Bruxelles-Midi

Posté dans : Revue de presse

Les Témoins de la Java, 24 octobre 2009

« Bruxelles-Midi » ou plus correctement, « Bruxelles-Midi: l’urbanisme du sacrifice et des bouts de ficelle« , est une brique très fouillée et détaillée sur le gros fiasco urbanistique qui s’est déroulé durant presque 20 ans aux alentours de la gare du Midi. Sous la plume de Gwenaël Breës (actuel président de Inter-Environnement Bruxelles) qui a lui même vécu dans le quartier et qui y a défendu de longue date ses habitants, notamment dans le cadre du Comité du Quartier Midi, il est raconté la saga d’un imbroglio politique, administratif et judiciaire aux conséquences désastreuses.

Petit rappel succinct, sous la décennie précédente, le TGV est annoncé en gare du Midi et le bourgmestre socialiste Charles Picqué, séduit par le développement du pôle Euralille dans le bastion du camarade Pierre Mauroy, souhaite profiter de l’arrivée du train à grand vitesse pour transformer le bas de Saint-Gilles en une nouvelle aire de fonctions tournées vers le futur. De la coupe aux lèvres, il n’y a en théorie qu’un pas….mais en réalité ce sera un gigantesque fiasco durant 18 longues années: absence de fonds financiers, paralysie des opérateurs publics, collusions politiques, procédures administratives surréalistes, expropriations à la petite semaine, condamnations judiciaires et, pour le visiteur qui débarque à Bruxelles, le spectacle d’un no man’s land rappelant plus la la DMZ de Nicosie que la capitale de l’Europe.

Après les affres du projet Manhattan à la gare du Nord, on pensait que l’urbanisme à la petite sauvette était terminé, c’était pêcher par naïveté, le quartier Midi en est la preuve: un mélange entre les ex-travaux inutiles du frangin Dubié et Mister Bean. Aujourd’hui, la zone Fonsny renaît très lentement de ses cendres mais pour quels résultats ? Le jour, les pelleteuses bâtissent le « futur », le soir, c’est le ghetto administratif ; les immigrés et les allocataires sociaux ont été poussés dehors au profit d’une armée de fonctionnaires qui se précipitent chez eux lorsque 16h00 sonne à la pointeuse.

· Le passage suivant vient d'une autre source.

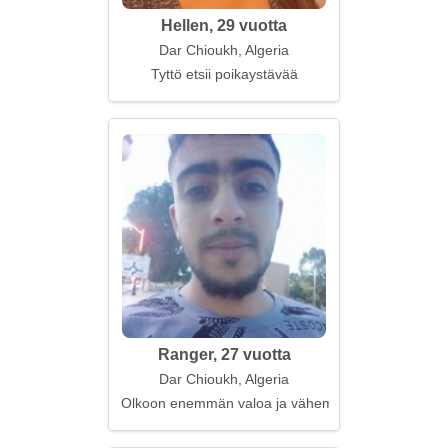
Hellen, 29 vuotta
Dar Chioukh, Algeria
Tyttö etsii poikaystävää
Ranger, 27 vuotta
Dar Chioukh, Algeria
Olkoon enemmän valoa ja vähemmän sanoja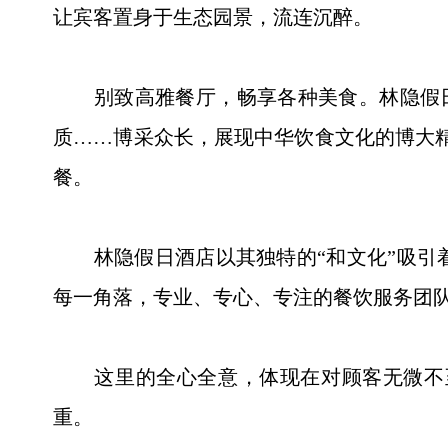
让宾客置身于生态园景，流连沉醉。
别致高雅餐厅，畅享各种美食。林隐假日酒店
质……博采众长，展现中华饮食文化的博大精
餐。
林隐假日酒店以其独特的“和文化”吸引着
每一角落，专业、专心、专注的餐饮服务团队
这里的全心全意，体现在对顾客无微不至
重。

Quelques bonnes feuilles parmi d’autres, « Prenez n’importe quel voyageur, donnez-lui un somnifère, bandez-lui les yeux et libérez-le à la sortie de la gare du Midi: il se croira à Beyrouth et fera ainsi l’expérience de la Bruxellisation. Les abords de la principale gare de la capitale de l’Europe présentent en effet des allures de ville bombardée (…). » Flashback maintenant, « Fin des années 1980, un jeune couple décide se se marier et projette de s’installer à Saint-Gilles. L’union de Bernard Claeys et Lucie Malou est célébrée par le nouveau bourgmestre de Saint-Gilles, un certain Charles Picqué. Lors de la cérémonie, les jeunes époux lui font part de leur intention d’acquérir une maison de maître située rue de Mérode. Le jeune bourgmestre les encourage dans ce projet. Le Midi est un quartier plein d’avenir, leur assure-t-il »

Le bouquin est bien écrit et, surtout, il est truffé d’éléments précis et probants pour bétonner les responsabilités pointées (le Bourgmestre, la Région bruxelloise, la SA Bruxelles-Midi, la SNCB, les promoteurs privés, etc.). Parfois, les paragraphes frisent un peu la technique de haute voltige pour le lecteur peu averti (procédure des PPAS en tête) mais l’ensemble n’en demeure pas moins très accessible. On apprécie d’autant plus l’initiative (réussie) que le député Alain Maron s’était déjà penché sur le sujet mais sous la forme d’un mémoire (copie complète en ligne), en l’occurrence un peu trop scolaire. Dans quelques mois, l’ouvrage devrait être disponible gratuitement sur Internet mais on ne peut que vous encourager à l’acheter et, partant, à encourager une initiative qui sort un peu de la bêtise soporifique des hagiographies ou des thèmes bateaux surfant sur l’actualité.